*ASSIGNED TASK*
Write out, word for word, each line from the start of the entries through the one holding "РПЛ? Отзывы экспертов!"; omit the pictures.

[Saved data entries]
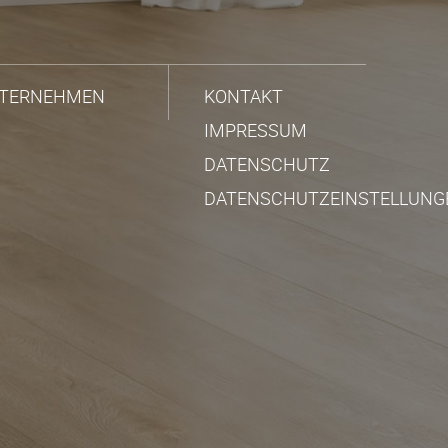
TERNEHMEN
KONTAKT
IMPRESSUM
DATENSCHUTZ
DATENSCHUTZEINSTELLUNG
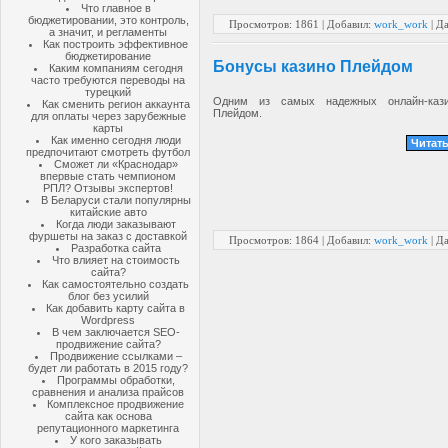
Что главное в
бюджетировании, это контроль,
Просмотров: 1861 | Добавил:
work_work
| Д
а значит, и регламенты
Как построить эффективное
бюджетирование
Бонусы казино Плейдом
Каким компаниям сегодня
часто требуются переводы на
турецкий
Одним из самых надежных онлайн-кази
Как сменить регион аккаунта
Плейдом.
для оплаты через зарубежные
карты
Как именно сегодня люди
Читать
предпочитают смотреть футбол
Сможет ли «Краснодар»
впервые стать чемпионом
РПЛ? Отзывы экспертов!
В Беларуси стали популярны
китайские авто
Когда люди заказывают
фуршеты на заказ с доставкой
Просмотров: 1864 | Добавил:
work_work
| Д
Разработка сайта
Что влияет на стоимость
сайта?
Как самостоятельно создать
блог без усилий
Как добавить карту сайта в
Wordpress
В чем заключается SEO-
продвижение сайта?
Продвижение ссылками –
будет ли работать в 2015 году?
Программы обработки,
сравнения и анализа прайсов
Комплексное продвижение
сайта как основа
репутационного маркетинга
У кого заказывать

*TASK RESULT*
TERNEHMEN
KONTAKT
IMPRESSUM
DATENSCHUTZ
DATENSCHUTZEINSTELLUNG
Что главное в
бюджетировании, это контроль,
Просмотров: 1861 | Добавил:
work_work
| Д
а значит, и регламенты
Как построить эффективное
бюджетирование
Бонусы казино Плейдом
Каким компаниям сегодня
часто требуются переводы на
турецкий
Одним из самых надежных онлайн-кази
Как сменить регион аккаунта
Плейдом.
для оплаты через зарубежные
карты
Как именно сегодня люди
Читать
предпочитают смотреть футбол
Сможет ли «Краснодар»
впервые стать чемпионом
РПЛ? Отзывы экспертов!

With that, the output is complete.